Se a tutto ciò si aggiungono poi le numerose gaffe infilate recentemente da McCain, il quale è parso quanto meno avere le idee poco chiare circa la differenza tra Sciiti e Sunniti, oppure ha fatto riferimento alla Cecoslovacchia come ad un paese tuttora esistente o ancora ha sottolineato la necessità di dover combattere duramente contro i terroristi lungo un fantomatico confine tra Iraq e Pakistan, risulta chiaro come le sue prospettive in vista delle elezioni di novembre siano tutt’altro che rosee.

Sono proprio le conseguenze della scelta strategica di incrementare le truppe americane in Iraq (il cosiddetto “surge”) decisa da Bush nello scorso anno e fortemente appoggiata da McCain a rivolgersi ora contro il candidato repubblicano.
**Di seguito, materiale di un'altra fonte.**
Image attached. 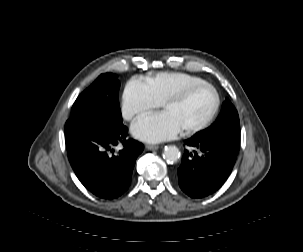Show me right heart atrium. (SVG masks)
<instances>
[{
  "label": "right heart atrium",
  "mask_w": 303,
  "mask_h": 252,
  "mask_svg": "<svg viewBox=\"0 0 303 252\" xmlns=\"http://www.w3.org/2000/svg\"><path fill=\"white\" fill-rule=\"evenodd\" d=\"M155 107L156 104L151 100L145 84L138 78L131 79L121 101L122 117L131 122L153 111Z\"/></svg>",
  "instance_id": "1"
}]
</instances>
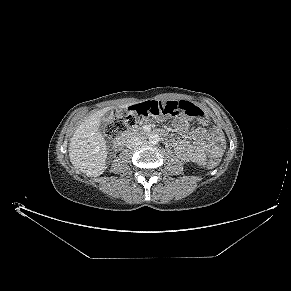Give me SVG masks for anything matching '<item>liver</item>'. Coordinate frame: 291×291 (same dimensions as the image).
<instances>
[{"instance_id":"1","label":"liver","mask_w":291,"mask_h":291,"mask_svg":"<svg viewBox=\"0 0 291 291\" xmlns=\"http://www.w3.org/2000/svg\"><path fill=\"white\" fill-rule=\"evenodd\" d=\"M133 103L120 108H127ZM111 107L103 108L86 118L74 132L70 145L69 157L73 166L88 177H97L106 169V141L99 132L101 118Z\"/></svg>"}]
</instances>
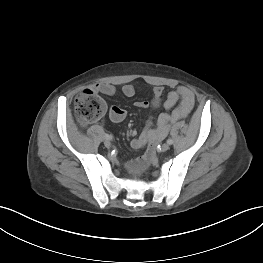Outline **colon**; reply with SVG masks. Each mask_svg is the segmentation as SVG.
<instances>
[{
  "instance_id": "obj_1",
  "label": "colon",
  "mask_w": 263,
  "mask_h": 263,
  "mask_svg": "<svg viewBox=\"0 0 263 263\" xmlns=\"http://www.w3.org/2000/svg\"><path fill=\"white\" fill-rule=\"evenodd\" d=\"M77 119L83 124L99 120L106 112V104L102 97L94 90L82 91L74 102Z\"/></svg>"
}]
</instances>
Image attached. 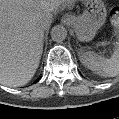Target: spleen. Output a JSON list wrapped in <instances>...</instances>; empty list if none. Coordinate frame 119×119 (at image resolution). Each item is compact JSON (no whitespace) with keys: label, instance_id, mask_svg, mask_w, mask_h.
Returning a JSON list of instances; mask_svg holds the SVG:
<instances>
[{"label":"spleen","instance_id":"3e777b00","mask_svg":"<svg viewBox=\"0 0 119 119\" xmlns=\"http://www.w3.org/2000/svg\"><path fill=\"white\" fill-rule=\"evenodd\" d=\"M81 63L101 77H115L119 75V42L110 58L101 57L94 51L85 50L80 53Z\"/></svg>","mask_w":119,"mask_h":119}]
</instances>
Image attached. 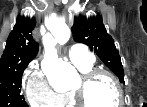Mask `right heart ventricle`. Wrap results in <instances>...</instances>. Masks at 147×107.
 <instances>
[{"mask_svg":"<svg viewBox=\"0 0 147 107\" xmlns=\"http://www.w3.org/2000/svg\"><path fill=\"white\" fill-rule=\"evenodd\" d=\"M81 72H86L93 67V63L89 65H83V66H76ZM60 105H63L65 107H75V102L73 99V96L71 92L62 94L60 97Z\"/></svg>","mask_w":147,"mask_h":107,"instance_id":"right-heart-ventricle-1","label":"right heart ventricle"}]
</instances>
Se le condizioni sul campo in Iraq risultano da qualche mese a questa parte decisamente migliorate e il livello di violenza drasticamente ridotto, lo si deve in parte anche alla più numerosa presenza di militari USA in quel paese. Una situazione questa che ha permesso una maggiore intraprendenza del governo iracheno, e della sua popolazione, nei confronti degli Stati Uniti tanto da spingere il proprio primo ministro a sollecitare più o meno apertamente una fine relativamente rapida dell’occupazione.

La partenza dell’esercito americano dall’Iraq dipenderà dalle decisioni dei suoi comandanti militari, ha sostenuto però McCain, il quale tuttavia, che diventi o meno il prossimo presidente americano, non potrà trascurare la volontà del popolo iracheno, la cui emancipazione nella retorica dell’amministrazione Bush e dei suoi sostenitori è stata precisamente la ragione ultima dell’invasione e del rovesciamento di Saddam Hussein cinque anni fa.